» **WORK ORDER**
Among the entries that follow, some lines contain the word "étudiant". Show all of them.

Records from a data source
##############################

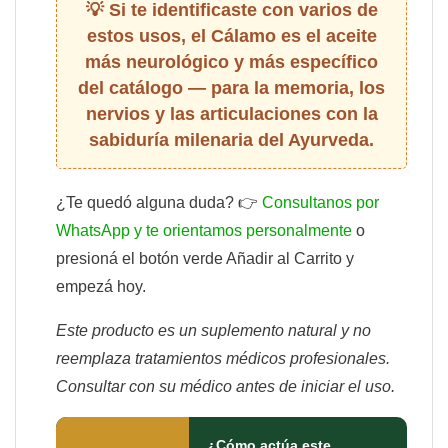
Si te identificaste con varios de
estos usos, el Cálamo es el aceite
más neurológico y más específico
del catálogo — para la memoria, los
nervios y las articulaciones con la
sabiduría milenaria del Ayurveda.
¿Te quedó alguna duda? 👉
Consultanos por
WhatsApp y te orientamos personalmente
o
presioná el botón verde Añadir al Carrito y
empezá hoy.
Este producto es un suplemento natural y no
reemplaza tratamientos médicos profesionales.
Consultar con su médico antes de iniciar el uso.
¿Cómo actúa este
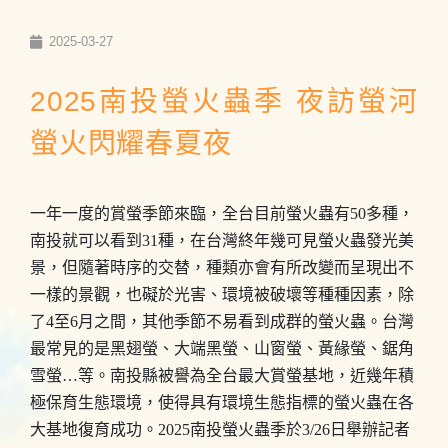
2025-03-27
2025南投螢火蟲季 夜訪螢河
螢火閃耀春夏夜
一年一度的賞螢季節來臨，全台目前螢火蟲有50多種，
南投就可以看到31種，在台灣終年幾可見螢火蟲發光美
景，但隨著時序的交替，種類亦會有所改變而呈現出不
一樣的景觀，也礙於光害、環境被破壞等種種因素，除
了4至6月之間，其他季節不易看到成群的螢火蟲。台灣
最常見的是黑翅螢、大端黑螢、山窗螢、黃緣螢、鋸角
雪螢…等。南投縣被譽為全台最大賞螢基地，近幾年積
極保育生態環境，使得具有環境生態指標的螢火蟲在各
大基地復育成功。2025南投螢火蟲季於3/26日舉辦記者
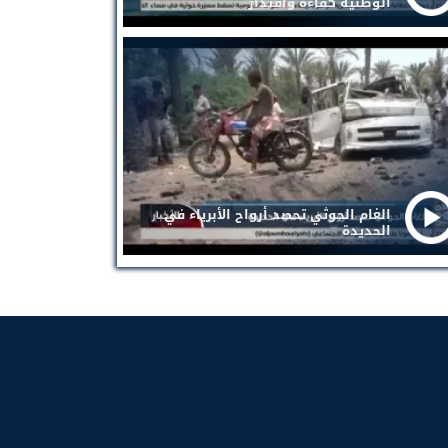
الوطنية كفاءة واقتدار
الغام الحوثي تحصد أرواح الأبرياء في
الحديدة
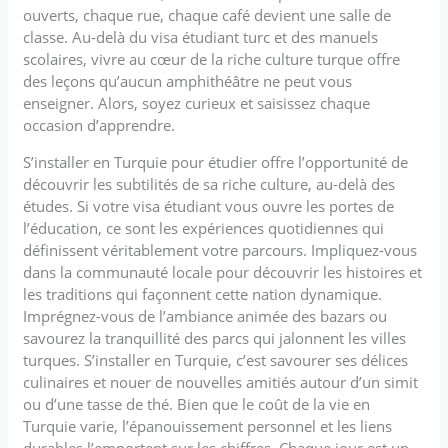
ouverts, chaque rue, chaque café devient une salle de
classe. Au-delà du visa étudiant turc et des manuels
scolaires, vivre au cœur de la riche culture turque offre
des leçons qu’aucun amphithéâtre ne peut vous
enseigner. Alors, soyez curieux et saisissez chaque
occasion d’apprendre.
S’installer en Turquie pour étudier offre l’opportunité de
découvrir les subtilités de sa riche culture, au-delà des
études. Si votre visa étudiant vous ouvre les portes de
l’éducation, ce sont les expériences quotidiennes qui
définissent véritablement votre parcours. Impliquez-vous
dans la communauté locale pour découvrir les histoires et
les traditions qui façonnent cette nation dynamique.
Imprégnez-vous de l’ambiance animée des bazars ou
savourez la tranquillité des parcs qui jalonnent les villes
turques. S’installer en Turquie, c’est savourer ses délices
culinaires et nouer de nouvelles amitiés autour d’un simit
ou d’une tasse de thé. Bien que le coût de la vie en
Turquie varie, l’épanouissement personnel et les liens
durables l’emportent sur les chiffres. Chaque jour est un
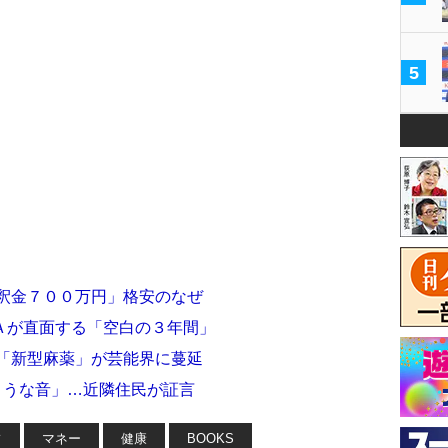
5
保釈金７００万円」格安のなぜ
Ａが直面する「空白の３年間」
シ「新型麻薬」が芸能界に蔓延
ような音」…近隣住民が証言
フ
マネー
健康
BOOKS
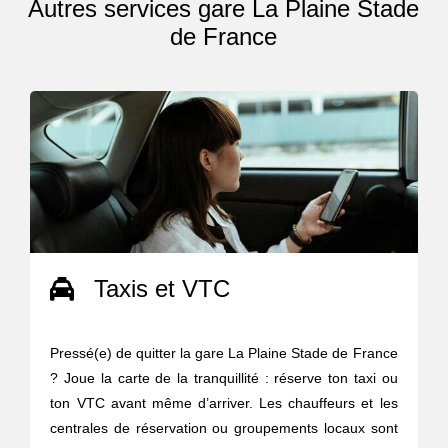
Autres services gare La Plaine Stade
de France
Taxis et VTC
Pressé(e) de quitter la gare La Plaine Stade de France
? Joue la carte de la tranquillité : réserve ton taxi ou
ton VTC avant même d’arriver. Les chauffeurs et les
centrales de réservation ou groupements locaux sont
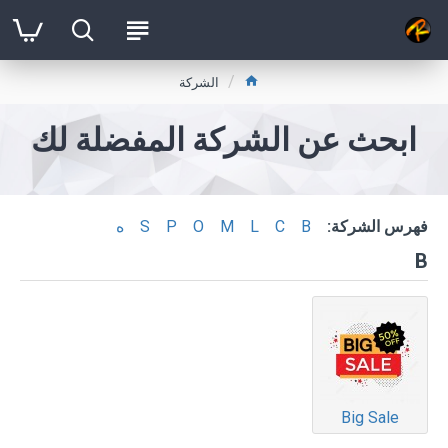
الشركة
ابحث عن الشركة المفضلة لك
فهرس الشركة:
B
C
L
M
O
P
S
ه
B
Big Sale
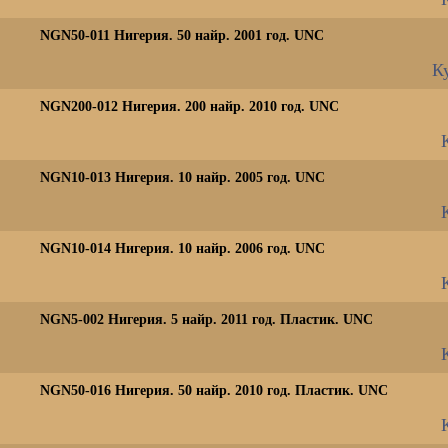
NGN50-011 Нигерия. 50 найр. 2001 год. UNC
Ку
NGN200-012 Нигерия. 200 найр. 2010 год. UNC
NGN10-013 Нигерия. 10 найр. 2005 год. UNC
NGN10-014 Нигерия. 10 найр. 2006 год. UNC
NGN5-002 Нигерия. 5 найр. 2011 год. Пластик. UNC
NGN50-016 Нигерия. 50 найр. 2010 год. Пластик. UNC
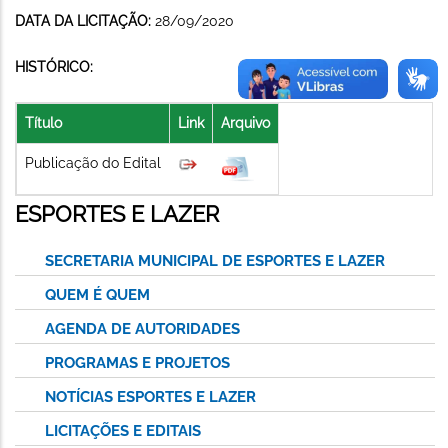
DATA DA LICITAÇÃO:
28/09/2020
HISTÓRICO:
Título
Link
Arquivo
Publicação do Edital
ESPORTES E LAZER
SECRETARIA MUNICIPAL DE ESPORTES E LAZER
QUEM É QUEM
AGENDA DE AUTORIDADES
PROGRAMAS E PROJETOS
NOTÍCIAS ESPORTES E LAZER
LICITAÇÕES E EDITAIS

##############################

» **EXERCISE RESULT**
classe. Au-delà du visa étudiant turc et des manuels
études. Si votre visa étudiant vous ouvre les portes de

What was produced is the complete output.